This is a guest blog, originally published by the Scottish Alliance for Lobbying Transparency. The opinions expressed here are the author’s own and do not necessarily reflect those of the Electoral Reform Society.
By Pete Mills, Unlock Democracy
Is there a big difference between a Skype call and a phone call? Not really, you might think. One can use video, the other can’t; one uses your data, the other uses your minutes; but you can do both of them with a smartphone and both of them fulfil the same basic function.
According to the Scottish Government, you are dead wrong. There is a fundamental difference between the two. That’s because according to the new Lobbying Bill, when you’re talking to a politician, a Skype call with video is lobbying but a phone call isn’t. A lobbyist from a fracking company talking to the energy minister about the ban on fracking on a video call would have to register the contact and give details of what they talked about. Those details would then be available to the public. However, that same lobbyist, having the same conversation with the same minister on the phone would be invisible to the lobbying register. They could even Skype with the video turned off and the public would be kept out of the loop.

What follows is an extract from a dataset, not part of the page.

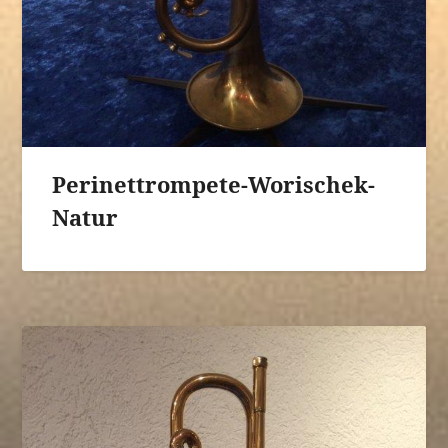
Perinettrompete-Worischek-
Natur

It doesn’t take a genius to work out what lobbyists will do if they don’t want the public to know about a particular conversation. This is a major loophole in the proposed transparency rules.
Lobbyists use any number of ways to get in touch with politicians: face-to-face meetings, phone calls, emails, even texts. It shouldn’t matter how they get in touch. If there is lobbying going on, the public should know about it. Of course, we don’t think that lobbyists should have to record the details of every single phone call. They could simply register who they have contacted and the purpose of the discussion.
This need not involve extra paperwork. Most larger organisations that lobby politicians will have some kind of internal contact management system to keep track of their contact with politicians. We have argued that small organisations should be exempt from registering altogether, and constituents contacting their MSPs would not be covered by these rules. Our evidence from around the world shows this would ensure these rules have no negative impact on people wanting to participate in the democratic process.
The government have seriously misunderstood how lobbying working in the modern age. The inclusion of video calls is barely a step away from the original version of the Bill, where only face-to-face meetings were included in the register. Joe FitzPatrick, the minister responsible, was labelled a Luddite by MSPs for his refusal to consider telephones, email and all the other kinds of digital communication available.
Since the last debate on this issue in parliament, there have been several positive changes to the Bill. It now includes contact with special advisers and the government is also considering including top civil servants. But nothing the Minister has done to the Bill shows that he understands how lobbying works in the 21st century.